Material to process
------------------------------------------------
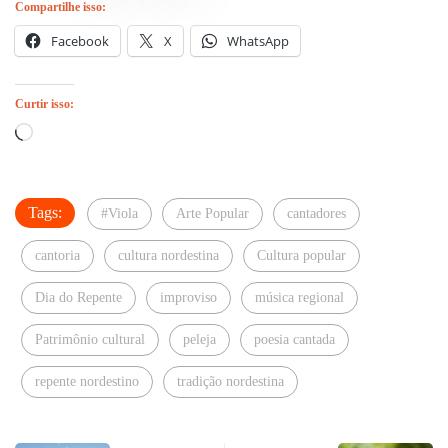
Compartilhe isso:
Facebook
X
WhatsApp
Curtir isso:
Carregando...
Tags:
#Viola
Arte Popular
cantadores
cantoria
cultura nordestina
Cultura popular
Dia do Repente
improviso
música regional
Patrimônio cultural
peleja
poesia cantada
repente nordestino
tradição nordestina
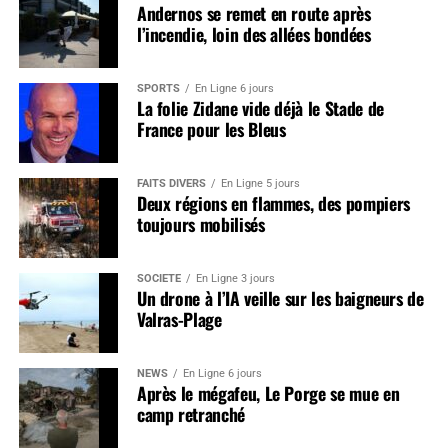
Andernos se remet en route après
l’incendie, loin des allées bondées
SPORTS
En Ligne 6 jours
La folie Zidane vide déjà le Stade de
France pour les Bleus
FAITS DIVERS
En Ligne 5 jours
Deux régions en flammes, des pompiers
toujours mobilisés
SOCIÉTÉ
En Ligne 3 jours
Un drone à l’IA veille sur les baigneurs de
Valras-Plage
NEWS
En Ligne 6 jours
Après le mégafeu, Le Porge se mue en
camp retranché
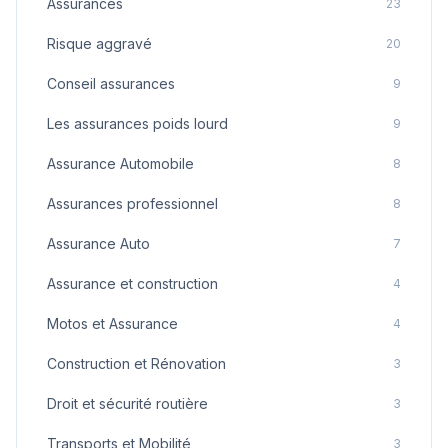
Assurances
23
Risque aggravé
20
Conseil assurances
9
Les assurances poids lourd
9
Assurance Automobile
8
Assurances professionnel
8
Assurance Auto
7
Assurance et construction
4
Motos et Assurance
4
Construction et Rénovation
3
Droit et sécurité routière
3
Transports et Mobilité
3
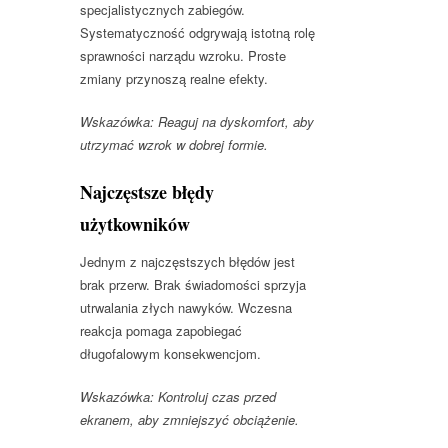
specjalistycznych zabiegów.
Systematyczność odgrywają istotną rolę
sprawności narządu wzroku. Proste
zmiany przynoszą realne efekty.
Wskazówka: Reaguj na dyskomfort, aby
utrzymać wzrok w dobrej formie.
Najczęstsze błędy
użytkowników
Jednym z najczęstszych błędów jest
brak przerw. Brak świadomości sprzyja
utrwalania złych nawyków. Wczesna
reakcja pomaga zapobiegać
długofalowym konsekwencjom.
Wskazówka: Kontroluj czas przed
ekranem, aby zmniejszyć obciążenie.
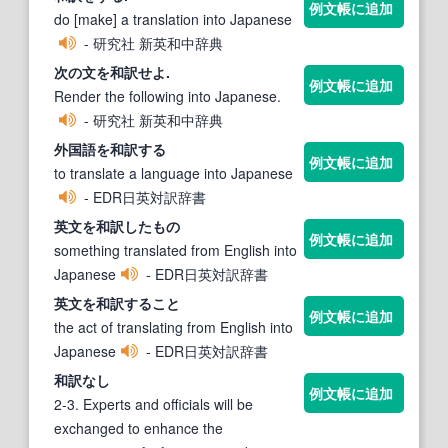
例文帳に追加
do [make] a translation into Japanese
- 研究社 新英和中辞典
次の文を
和訳
せよ.
例文帳に追加
Render the following into Japanese.
- 研究社 新英和中辞典
外国語を
和訳
する
例文帳に追加
to translate a language into Japanese
- EDR日英対訳辞書
英文を
和訳
したもの
例文帳に追加
something translated from English into
Japanese
- EDR日英対訳辞書
英文を
和訳
すること
例文帳に追加
the act of translating from English into
Japanese
- EDR日英対訳辞書
和訳
なし
例文帳に追加
2-3. Experts and officials will be
exchanged to enhance the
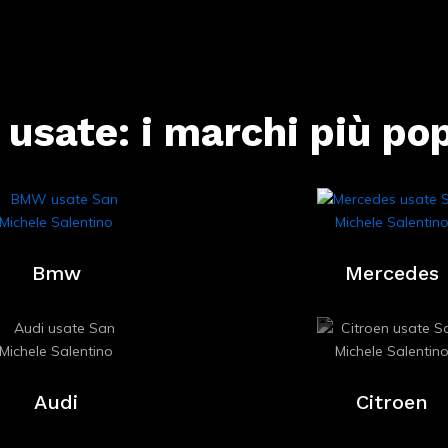
 usate: i marchi più pop
Bmw
Mercedes
Audi
Citroen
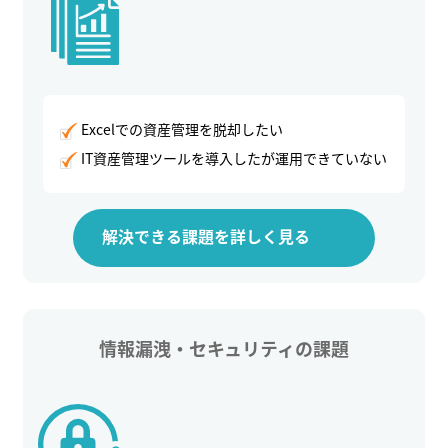
Excelでの資産管理を脱却したい
IT資産管理ツールを導入したが運用できていない
解決できる課題を詳しく見る
情報漏洩・セキュリティの課題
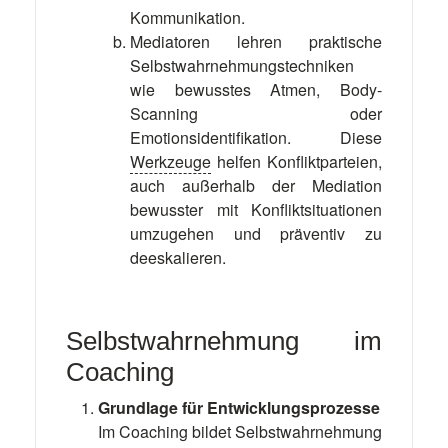
Kommunikation.
Mediatoren lehren praktische
Selbstwahrnehmungstechniken
wie bewusstes Atmen, Body-
Scanning oder
Emotionsidentifikation. Diese
Werkzeuge
helfen Konfliktparteien,
auch außerhalb der Mediation
bewusster mit Konfliktsituationen
umzugehen und präventiv zu
deeskalieren.
Selbstwahrnehmung im
Coaching
Grundlage für Entwicklungsprozesse
Im Coaching bildet Selbstwahrnehmung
------------------------------------------------
Would you output the data above exactly as written, but with no images?

Answer to this exercise
Compartilhe isso:
Facebook
X
WhatsApp
Curtir isso:
Carregando...
Tags:
#Viola
Arte Popular
cantadores
cantoria
cultura nordestina
Cultura popular
Dia do Repente
improviso
música regional
Patrimônio cultural
peleja
poesia cantada
repente nordestino
tradição nordestina
Andernos se remet en route après
l’incendie, loin des allées bondées
SPORTS
En Ligne 6 jours
La folie Zidane vide déjà le Stade de
France pour les Bleus
FAITS DIVERS
En Ligne 5 jours
Deux régions en flammes, des pompiers
toujours mobilisés
SOCIÉTÉ
En Ligne 3 jours
Un drone à l’IA veille sur les baigneurs de
Valras-Plage
NEWS
En Ligne 6 jours
Après le mégafeu, Le Porge se mue en
camp retranché
Assurances
23
Risque aggravé
20
Conseil assurances
9
Les assurances poids lourd
9
Assurance Automobile
8
Assurances professionnel
8
Assurance Auto
7
Assurance et construction
4
Motos et Assurance
4
Construction et Rénovation
3
Droit et sécurité routière
3
Transports et Mobilité
3
specjalistycznych zabiegów.
Systematyczność odgrywają istotną rolę
sprawności narządu wzroku. Proste
zmiany przynoszą realne efekty.
Wskazówka: Reaguj na dyskomfort, aby
utrzymać wzrok w dobrej formie.
Najczęstsze błędy
użytkowników
Jednym z najczęstszych błędów jest
brak przerw. Brak świadomości sprzyja
utrwalania złych nawyków. Wczesna
reakcja pomaga zapobiegać
długofalowym konsekwencjom.
Wskazówka: Kontroluj czas przed
ekranem, aby zmniejszyć obciążenie.
例文帳に追加
do [make] a translation into Japanese
- 研究社 新英和中辞典
次の文を
和訳
せよ.
例文帳に追加
Render the following into Japanese.
- 研究社 新英和中辞典
外国語を
和訳
する
例文帳に追加
to translate a language into Japanese
- EDR日英対訳辞書
英文を
和訳
したもの
例文帳に追加
something translated from English into
Japanese
- EDR日英対訳辞書
英文を
和訳
すること
例文帳に追加
the act of translating from English into
Japanese
- EDR日英対訳辞書
和訳
なし
例文帳に追加
2-3. Experts and officials will be
exchanged to enhance the
 usate: i marchi più pop
Bmw
Mercedes
Audi
Citroen
Excelでの資産管理を脱却したい
IT資産管理ツールを導入したが運用できていない
解決できる課題を詳しく見る
情報漏洩・セキュリティの課題
Kommunikation.
Mediatoren lehren praktische
Selbstwahrnehmungstechniken
wie bewusstes Atmen, Body-
Scanning oder
Emotionsidentifikation. Diese
Werkzeuge
helfen Konfliktparteien,
auch außerhalb der Mediation
bewusster mit Konfliktsituationen
umzugehen und präventiv zu
deeskalieren.
Selbstwahrnehmung im
Coaching
Grundlage für Entwicklungsprozesse
Im Coaching bildet Selbstwahrnehmung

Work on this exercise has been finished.